A software architect proposes the technical contents and the order of successive iterations by selecting a certain number of scenarios and use cases to be analyzed and designed. This technical proposal is completed and refined by the various development teams, based on personnel availability, customer requirements in terms of deliverables, availability of tools and COTS products, and the needs of other projects.

The selection of scenarios and use cases that constitute the use-case view is driven by some key driving factors, summarized below. These factors are defined in more detail in the Guidelines: Requirements Management Plan.

  • The benefit of the scenario to stakeholders: critical, important, useful.
  • The architectural impact of the scenario: none, extends, modifies. There may be critical use cases that have little or no impact on the architecture, and low benefit use cases that have a big impact. Low benefit use cases with big architectural impacts should be reviewed by the project manager for possible de-scoping.
  • The risks to be mitigated (performance, availability of a product, and suitability of a component).
  • The completion of the coverage of the architecture (making sure that at the end of the Elaboration phase, every piece of software to be developed has found a home in the Implementation View).
  • Other tactical objectives or constraints: demo to end-user, and so on.

There may be two scenarios that hit the same components and address similar risks. If you implement A first, then B is not architecturally significant. If you implement B first, then A is not architecturally significant.
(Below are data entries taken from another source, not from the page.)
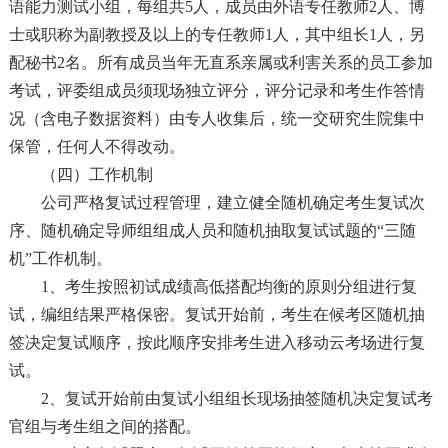
语能力测试小组，每组共5人，成员由外语专任教师2人、博
士或职称为副教授及以上的专任教师1人，其中组长1人，另
配秘书2名。所有成员当年无直系亲属或利害关系的员工参加
考试，评委组成员须现场独立评分，评分记录和考生作答情
况（含电子数据资料）由专人收集后，统一交研究生院集中
保管，任何人不得改动。
（四）工作机制
公司严格复试过程管理，建立健全随机确定考生复试次
序、随机确定导师组组成人员和随机抽取复试试题的“三随
机”工作机制。
1、考生按照初试成绩高低搭配均衡的原则分组进行复
试，编组结果严格保密。复试开始前，考生在候考区随机抽
签决定复试顺序，按此顺序安排考生进入移动云考场进行复
试。
2、复试开始前由复试小组组长现场抽签随机决定复试考
官组与考生组之间的搭配。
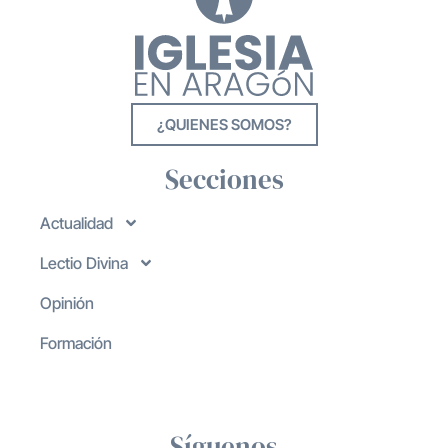
¿QUIENES SOMOS?
Secciones
Actualidad
Lectio Divina
Opinión
Formación
Síguenos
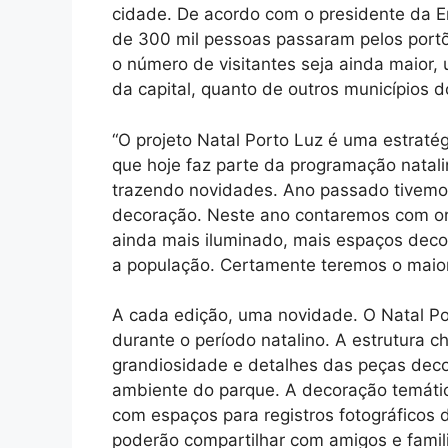
cidade. De acordo com o presidente da E
de 300 mil pessoas passaram pelos portõ
o número de visitantes seja ainda maior,
da capital, quanto de outros municípios d
“O projeto Natal Porto Luz é uma estratég
que hoje faz parte da programação natali
trazendo novidades. Ano passado tivemo
decoração. Neste ano contaremos com or
ainda mais iluminado, mais espaços decor
a população. Certamente teremos o maior 
A cada edição, uma novidade. O Natal Po
durante o período natalino. A estrutura c
grandiosidade e detalhes das peças deco
ambiente do parque. A decoração temátic
com espaços para registros fotográficos 
poderão compartilhar com amigos e fami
So these attributes can depend on the iteration order, and should be re-evaluated when the ordering changes, as well as when the requirements themselves change.

These driving factors should be captured as attributes of the requirements, so that they can be managed effectively. See Guidelines: Requirements Management Plan.

Architecturally significant use cases that are poorly understood or likely to change should be prioritized for clarification and stabilization. In some cases, this means further requirements analysis should be done before implementing the requirement. In other cases, some form of prototyping may be best.

Document the Use-Case View To top of page

The use-case view is documented in the use-case view section of the Software Architecture Document. This section contains a listing of the significant use cases and scenarios within each package in the use-case model, together with significant properties such as descriptions of the flow of events, relationships, use-case diagrams, and special requirements related to each use case. Note that if the use-case view is developed early in the iteration, some of these properties may not yet exist.


Evaluate Your Results To top of page

The use-case view should be checked at this stage to verify that the work is on track, but not to review the use-case view in detail. See especially checkpoints for use-case view in Activity: Review the Architecture.